After that experience, Jean-Pierre began to feel a tingling in his legs. A few days later, he took his first unaided steps in years. Subsequent examinations would show only minor traces of the illness that had once dominated his life. Though still a medical mystery, Jean-Pierre’s cure was deemed an official miracle by the Vatican in 2002. 


Luke Burgie

For six months, he wasted away. When 4-year-old Luke Burgie fell ill with a mysterious stomach virus in 1998, doctors struggled to find a diagnosis. Then, as suddenly as they had developed, Luke’s symptoms disappeared. 


His doctors were baffled. They didn’t know why Luke had been sick and they had no explanation for why he’d improved almost overnight. But Luke’s mother, Jan Burgie, had an answer: Prayer.  
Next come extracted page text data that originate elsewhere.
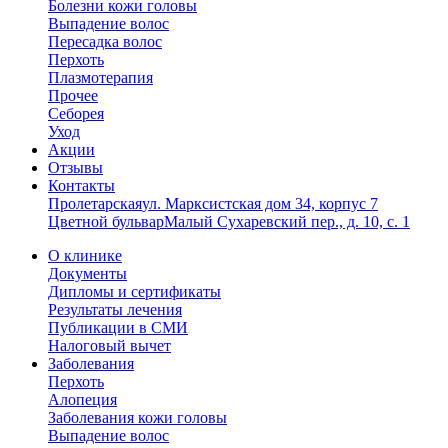
Болезни кожи головы
Выпадение волос
Пересадка волос
Перхоть
Плазмотерапия
Прочее
Себорея
Уход
Акции
Отзывы
Контакты
Пролетарская
ул. Марксистская дом 34, корпус 7
Цветной бульвар
Малый Сухаревский пер., д. 10, с. 1
О клинике
Документы
Дипломы и сертификаты
Результаты лечения
Публикации в СМИ
Налоговый вычет
Заболевания
Перхоть
Алопеция
Заболевания кожи головы
Выпадение волос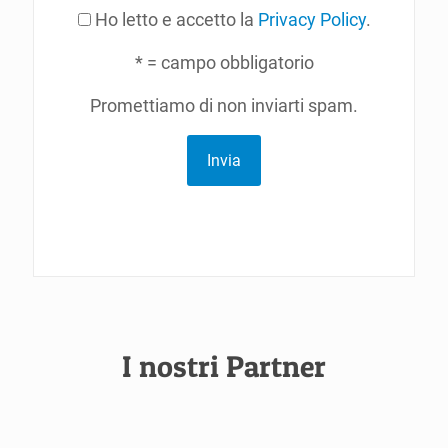
Ho letto e accetto la
Privacy Policy
.
* = campo obbligatorio
Promettiamo di non inviarti spam.
Invia
I nostri Partner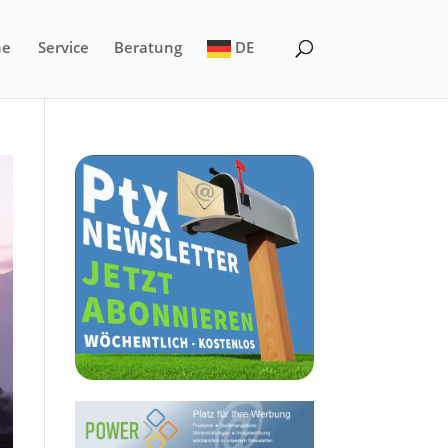
ne
Service
Beratung
DE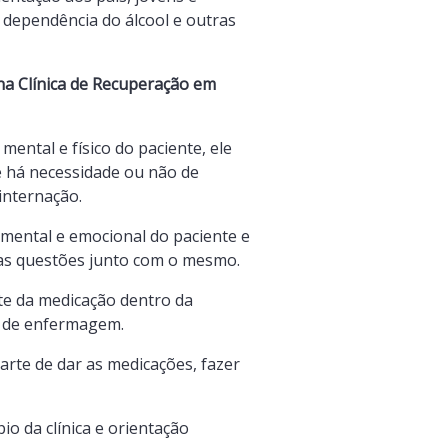
 dependência do álcool e outras
na Clínica de Recuperação em
mental e físico do paciente, ele
e há necessidade ou não de
internação.
mental e emocional do paciente e
as questões junto com o mesmo.
te da medicação dentro da
ar de enfermagem.
arte de dar as medicações, fazer
o da clínica e orientação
As her son lay in his hospital bed, Jan had called nuns from a local convent—Sisters of St. Francis of Perpetual Adoration—and asked them to pray for him. Over the course of nine days, they did just that, praying to Mother Maria Theresia, the nun who began their order back in 1863. Within a month, the little boy had made a full recovery. 

“I just remember Luke’s brother saying, ‘Jesus’ healed Lukie! Jesus healed Lukie!’” Jan told FOX31.


Fourteen years later, the Vatican declared Luke’s healing a miracle and Mother Maria Theresia was named Saint Maria Theresia.